Given the right prompts, these little robot-like biological organisms (affectionately named ‘Xenobots’) can be observed moving around and completing simple tasks.

Why is this important?

Pick up any standard developmental biology textbook. 

It will likely tell you that your DNA and Genome (coded instructions in your cells) are primarily responsible for deciding how you develop. 

You’ll also be told that your cells are limited in their ability to form different structures.

Levin’s work and findings are proving that cells exhibit intelligent, adaptable, problem-solving behaviour – ie, intelligence exists outside the brain of closed biological systems, like us.

The idea that life creates intelligent, ‘problem-solving machines’ rather than defining a specific evolutionary process where intelligence arises from a human-like brain is a biggie.

Artificial Intelligence

Due to our limited understanding of intelligence, all of the hype surrounding AI is about understanding, communicating with and creating a human-like Artificial Intelligence.

Human-like intelligence is important and will have many profound implications.

But it’s only a small part of the story.

As we broaden our understanding of intelligence, we open the door to creating and communicating with diverse forms of intelligence, unlike our own.

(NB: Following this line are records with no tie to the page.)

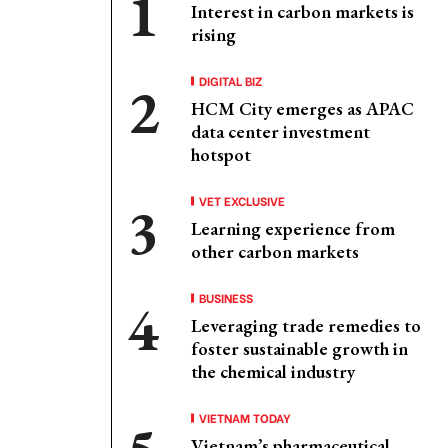
Interest in carbon markets is
rising
DIGITAL BIZ
HCM City emerges as APAC
data center investment
hotspot
VET EXCLUSIVE
Learning experience from
other carbon markets
BUSINESS
Leveraging trade remedies to
foster sustainable growth in
the chemical industry
VIETNAM TODAY
Vietnam’s pharmaceutical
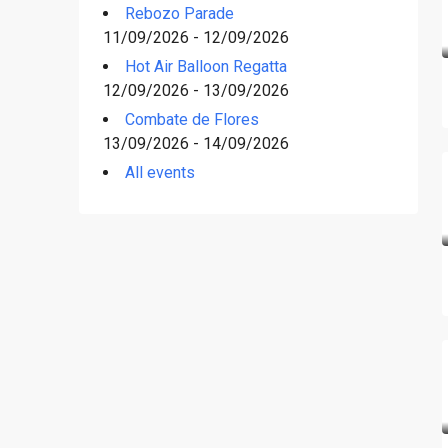
Rebozo Parade
11/09/2026 - 12/09/2026
Hot Air Balloon Regatta
12/09/2026 - 13/09/2026
Combate de Flores
13/09/2026 - 14/09/2026
All events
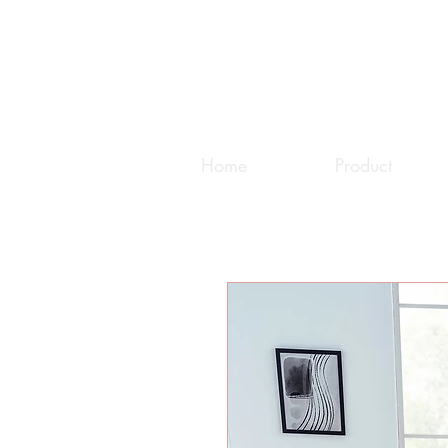
Home
Product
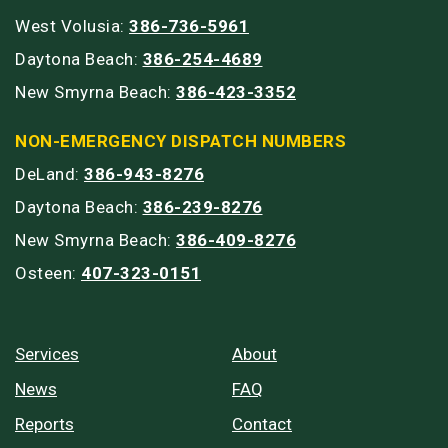
West Volusia:
386-736-5961
Daytona Beach:
386-254-4689
New Smyrna Beach:
386-423-3352
NON-EMERGENCY DISPATCH NUMBERS
DeLand:
386-943-8276
Daytona Beach:
386-239-8276
New Smyrna Beach:
386-409-8276
Osteen:
407-323-0151
Services
About
News
FAQ
Reports
Contact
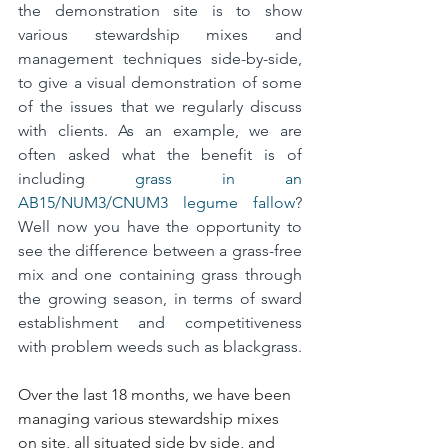
the demonstration site is to show 
various stewardship mixes and 
management techniques side-by-side, 
to give a visual demonstration of some 
of the issues that we regularly discuss 
with clients. As an example, we are 
often asked what the benefit is of 
including 
grass in an 
AB15/NUM3/CNUM3 legume fallow
? 
Well now you have the opportunity to 
see the difference between a grass-free 
mix and one containing grass through 
the growing season, in terms of sward 
establishment and competitiveness 
with problem weeds such as blackgrass.
Over the last 18 months, we have been 
managing various stewardship mixes 
on site, all situated side by side, and 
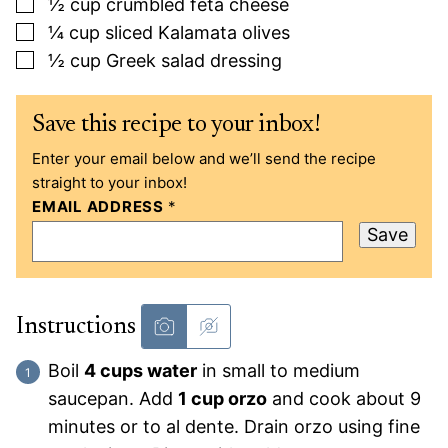
▢
½
cup
crumbled feta cheese
▢
¼
cup
sliced Kalamata olives
▢
½
cup
Greek salad dressing
Save this recipe to your inbox!
Enter your email below and we’ll send the recipe
straight to your inbox!
EMAIL ADDRESS
*
Save
Instructions
Boil
4 cups water
in small to medium
saucepan. Add
1 cup orzo
and cook about 9
minutes or to al dente. Drain orzo using fine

There’s a strong case to be made that all of the hype around human-like Artificial Intelligence with current Language Model architectures, won’t be that important in a few years.

The implications of this will be mind-boggling.

It will almost certainly reveal some confronting truths about intelligence, consciousness and the boundaries of the self.

And we’ll be forced to rethink our relationship with non-human-like intelligent entities with goals and objectives different from our own.

I’d like to finish the essay with a verse from Levin’s Some free verse on the topic of Diverse Intelligence – a very clever spin on The Invitation.

“I don’t care whether you have a big cortex, or even a brain at all, that you have a body within the 3-dimensional world which I am so fixated on, or that your medium size and speed are easily noticed by me and my kind. I want to know if you can hold counterfactual thoughts, dreaming of long ago, of future times, and of worlds that may never be. Do you live in the here-and-now, recording the crisp details of life as they are, or must you confabulate wildly, telling creative, symmetrical, beautifully compact stories of the past and future? Do those stories define you, carrying you across the gap between moments? Are you comfortable with being a metaphor, like everything else?”

Michael Levin

In simpler words – I care little for the physical characteristics or form of a human-like intelligence, our perceived big brains, or even the fact we exist in the physical world. 

Instead, I am interested in the cognitive abilities and inner experiences of diverse intelligences, far beyond the realms of human-ness.